**Transcribed page contents**
———

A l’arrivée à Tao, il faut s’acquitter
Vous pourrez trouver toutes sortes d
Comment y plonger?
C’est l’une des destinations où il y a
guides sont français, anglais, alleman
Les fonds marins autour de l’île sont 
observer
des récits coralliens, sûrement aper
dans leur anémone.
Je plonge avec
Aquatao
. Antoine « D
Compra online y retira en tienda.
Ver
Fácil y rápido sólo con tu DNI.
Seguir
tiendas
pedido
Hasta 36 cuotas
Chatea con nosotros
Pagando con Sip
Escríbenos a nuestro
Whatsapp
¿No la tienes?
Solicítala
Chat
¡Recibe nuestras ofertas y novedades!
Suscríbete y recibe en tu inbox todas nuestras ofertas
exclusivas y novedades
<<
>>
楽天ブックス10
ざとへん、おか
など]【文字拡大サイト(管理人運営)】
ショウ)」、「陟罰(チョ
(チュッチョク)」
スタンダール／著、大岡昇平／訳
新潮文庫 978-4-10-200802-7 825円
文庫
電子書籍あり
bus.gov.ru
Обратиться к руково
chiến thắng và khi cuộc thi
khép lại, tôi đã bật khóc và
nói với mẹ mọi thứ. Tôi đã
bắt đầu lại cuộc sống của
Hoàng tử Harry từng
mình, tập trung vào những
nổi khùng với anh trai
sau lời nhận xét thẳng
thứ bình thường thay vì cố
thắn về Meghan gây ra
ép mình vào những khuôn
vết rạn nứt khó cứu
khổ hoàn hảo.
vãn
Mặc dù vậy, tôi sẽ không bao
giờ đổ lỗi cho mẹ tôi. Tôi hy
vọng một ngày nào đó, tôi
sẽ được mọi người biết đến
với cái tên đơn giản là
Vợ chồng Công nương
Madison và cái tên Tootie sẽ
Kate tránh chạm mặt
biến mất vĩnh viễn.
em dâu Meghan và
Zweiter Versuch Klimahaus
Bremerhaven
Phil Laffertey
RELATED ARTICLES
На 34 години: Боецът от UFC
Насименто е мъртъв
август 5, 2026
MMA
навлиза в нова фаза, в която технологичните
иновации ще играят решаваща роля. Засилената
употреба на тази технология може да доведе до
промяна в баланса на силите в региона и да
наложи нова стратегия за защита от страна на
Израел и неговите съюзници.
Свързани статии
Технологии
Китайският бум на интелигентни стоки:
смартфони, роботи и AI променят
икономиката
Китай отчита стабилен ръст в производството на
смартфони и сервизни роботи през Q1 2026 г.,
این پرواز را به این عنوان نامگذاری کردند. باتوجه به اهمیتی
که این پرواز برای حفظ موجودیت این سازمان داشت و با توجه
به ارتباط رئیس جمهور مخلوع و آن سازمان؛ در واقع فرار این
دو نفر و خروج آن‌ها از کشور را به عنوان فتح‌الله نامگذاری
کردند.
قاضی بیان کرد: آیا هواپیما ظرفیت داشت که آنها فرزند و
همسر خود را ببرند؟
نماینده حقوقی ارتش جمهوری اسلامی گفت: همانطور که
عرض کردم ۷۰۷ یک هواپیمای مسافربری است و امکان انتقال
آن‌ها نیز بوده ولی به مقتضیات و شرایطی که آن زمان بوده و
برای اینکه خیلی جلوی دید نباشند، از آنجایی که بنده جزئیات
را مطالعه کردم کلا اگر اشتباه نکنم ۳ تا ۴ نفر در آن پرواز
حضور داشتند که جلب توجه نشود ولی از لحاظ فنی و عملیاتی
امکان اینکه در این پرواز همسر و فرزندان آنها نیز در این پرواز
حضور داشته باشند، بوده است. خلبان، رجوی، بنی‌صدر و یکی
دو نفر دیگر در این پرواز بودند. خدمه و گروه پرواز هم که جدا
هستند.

———

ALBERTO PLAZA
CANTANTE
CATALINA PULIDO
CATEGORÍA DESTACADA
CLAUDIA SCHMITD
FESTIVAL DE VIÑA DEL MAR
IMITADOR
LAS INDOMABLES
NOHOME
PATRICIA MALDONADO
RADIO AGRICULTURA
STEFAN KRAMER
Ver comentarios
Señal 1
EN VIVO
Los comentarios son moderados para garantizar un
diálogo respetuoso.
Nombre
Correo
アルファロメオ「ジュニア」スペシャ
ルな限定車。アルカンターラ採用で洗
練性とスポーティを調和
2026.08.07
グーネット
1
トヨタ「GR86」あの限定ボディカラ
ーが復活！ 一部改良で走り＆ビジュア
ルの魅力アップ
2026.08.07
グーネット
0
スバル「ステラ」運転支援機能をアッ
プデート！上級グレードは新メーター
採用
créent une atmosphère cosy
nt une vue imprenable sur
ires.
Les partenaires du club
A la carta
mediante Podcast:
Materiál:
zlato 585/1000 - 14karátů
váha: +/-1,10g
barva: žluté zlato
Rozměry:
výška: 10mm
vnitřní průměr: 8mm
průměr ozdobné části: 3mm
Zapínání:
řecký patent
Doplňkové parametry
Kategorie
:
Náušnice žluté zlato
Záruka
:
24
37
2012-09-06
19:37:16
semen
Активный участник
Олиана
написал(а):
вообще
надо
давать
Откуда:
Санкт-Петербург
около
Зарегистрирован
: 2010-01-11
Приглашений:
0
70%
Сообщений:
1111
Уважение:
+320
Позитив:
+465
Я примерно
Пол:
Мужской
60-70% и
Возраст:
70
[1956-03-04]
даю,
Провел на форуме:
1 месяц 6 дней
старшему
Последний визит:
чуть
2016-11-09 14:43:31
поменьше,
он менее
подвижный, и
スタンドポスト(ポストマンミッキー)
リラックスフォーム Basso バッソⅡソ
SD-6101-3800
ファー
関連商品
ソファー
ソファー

———

Search the data for "عنوان" and list every line in which it occurs.

**Answer to this exercise**
این پرواز را به این عنوان نامگذاری کردند. باتوجه به اهمیتی
دو نفر و خروج آن‌ها از کشور را به عنوان فتح‌الله نامگذاری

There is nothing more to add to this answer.